Search the records below for the word "have" and show every line where it occurs.

═════ Data for this exercise

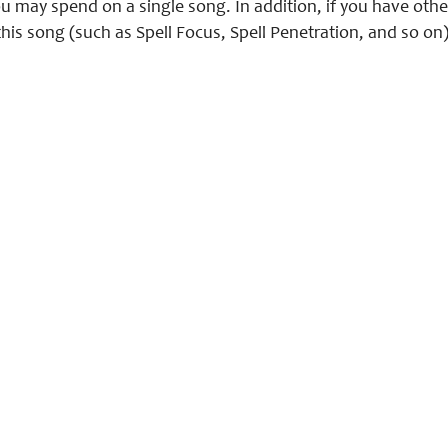
 may spend on a single song. In addition, if you have othe
this song (such as Spell Focus, Spell Penetration, and so o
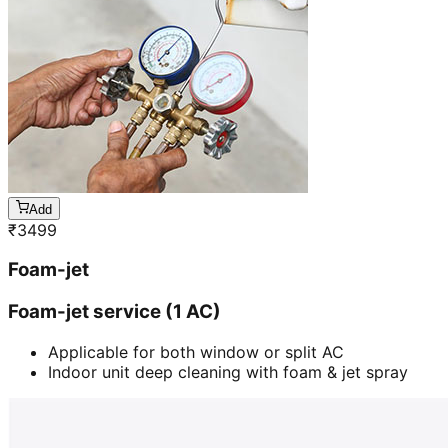
Add
₹
3499
Foam-jet
Foam-jet service (1 AC)
Applicable for both window or split AC
Indoor unit deep cleaning with foam & jet spray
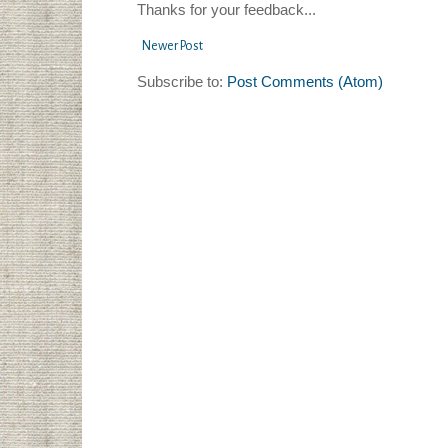
Thanks for your feedback...
Newer Post
Subscribe to:
Post Comments (Atom)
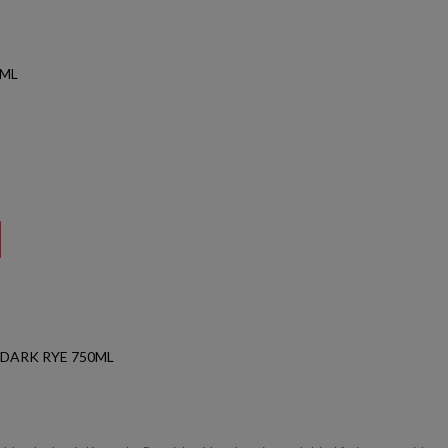
0ML
 DARK RYE 750ML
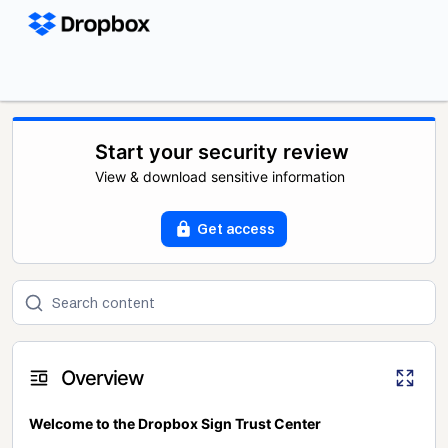
Start your security review
View & download sensitive information
Get access
Overview
Welcome to the Dropbox Sign Trust Center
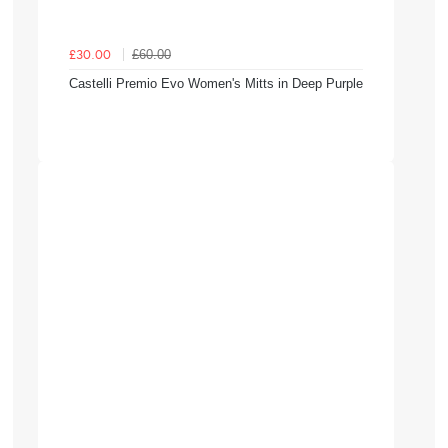
£60.00
£30.00
Castelli Premio Evo Women's Mitts in Deep Purple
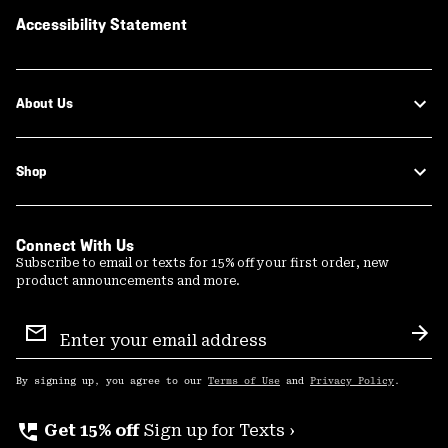
Accessibility Statement
About Us
Shop
Connect With Us
Subscribe to email or texts for 15% off your first order, new
product announcements and more.
Email
Sign
Sub
Up
By signing up, you agree to our
Terms of Use
and
Privacy Policy
.
perm_phone_msg
Get 15% off
Sign up for Texts ›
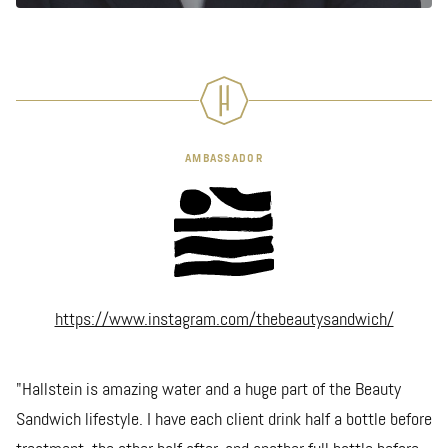
AMBASSADOR
https://www.instagram.com/thebeautysandwich/
"Hallstein is amazing water and a huge part of the Beauty
Sandwich lifestyle. I have each client drink half a bottle before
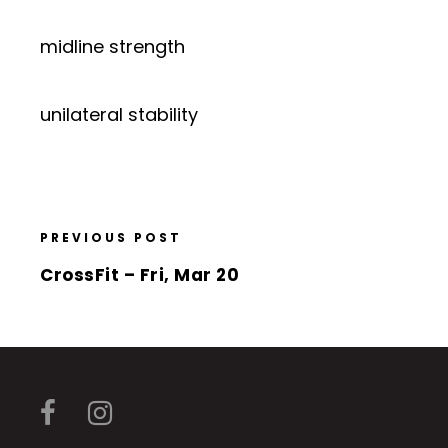
midline strength
unilateral stability
PREVIOUS POST
CrossFit – Fri, Mar 20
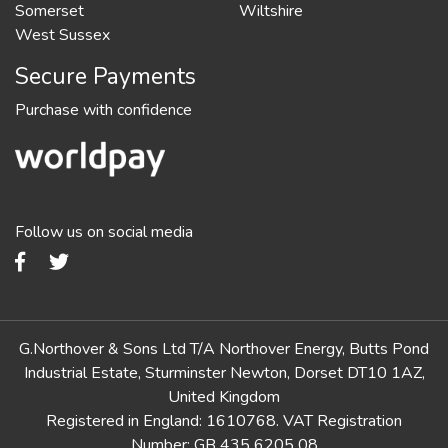
Somerset
Wiltshire
West Sussex
Secure Payments
Purchase with confidence
Follow us on social media
G.Northover & Sons Ltd T/A Northover Energy, Butts Pond
Industrial Estate, Sturminster Newton, Dorset DT10 1AZ,
United Kingdom
Registered in England: 1610768. VAT Registration
Number: GB 435 6205 08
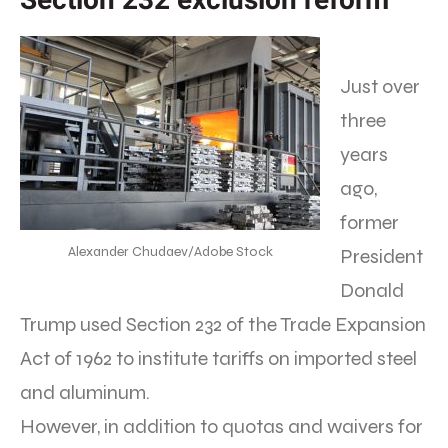
Just over
three
years
ago,
former
Alexander Chudaev/Adobe Stock
President
Donald
Trump used Section 232 of the Trade Expansion
Act of 1962 to institute tariffs on imported steel
and aluminum.
However, in addition to quotas and waivers for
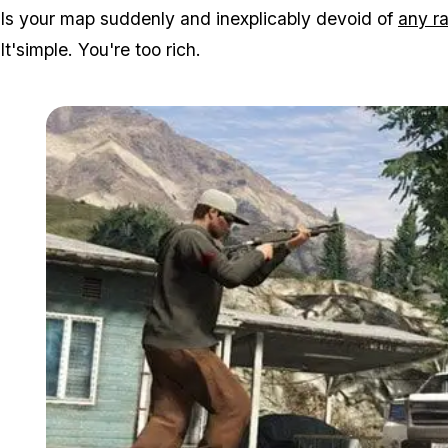
Is your map suddenly and inexplicably devoid of
any r
It'simple. You're too rich.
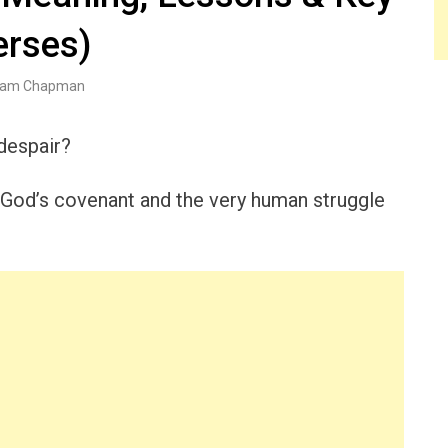
erses)
am Chapman
despair?
of God’s covenant and the very human struggle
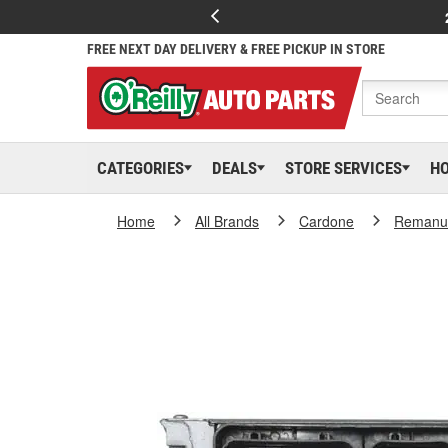
FREE NEXT DAY DELIVERY & FREE PICKUP IN STORE
CATEGORIES
DEALS
STORE SERVICES
H
Home
All Brands
Cardone
Remanuf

══════════

• Result:
 may spend on a single song. In addition, if you have othe
Sandwich lifestyle. I have each client drink half a bottle before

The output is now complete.